**MATERIAL PROVIDED**
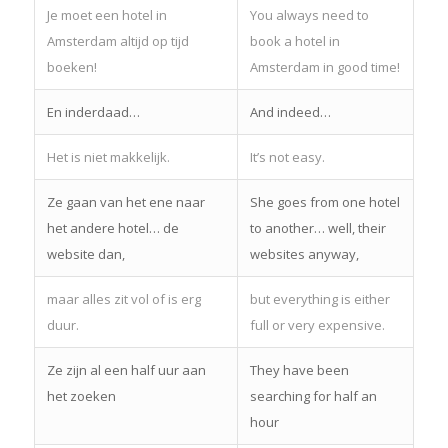
Je moet een hotel in
You always need to
Amsterdam altijd op tijd
book a hotel in
boeken!
Amsterdam in good time!
En inderdaad…
And indeed…
Het is niet makkelijk.
It’s not easy.
Ze gaan van het ene naar
She goes from one hotel
het andere hotel… de
to another… well, their
website dan,
websites anyway,
maar alles zit vol of is erg
but everything is either
duur.
full or very expensive.
Ze zijn al een half uur aan
They have been
het zoeken
searching for half an
hour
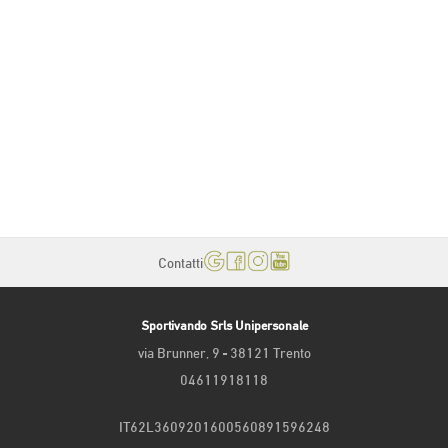
Contatti
Sportivando Srls Unipersonale
via Brunner, 9 - 38121 Trento
04611918118
IT62L3609201600560891596248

**YOUR INSTRUCTIONS**
Filter the records for lines holding the string "half". Copy each one.

**SOLUTION TO THIS PROBLEM**
Ze zijn al een half uur aan
searching for half an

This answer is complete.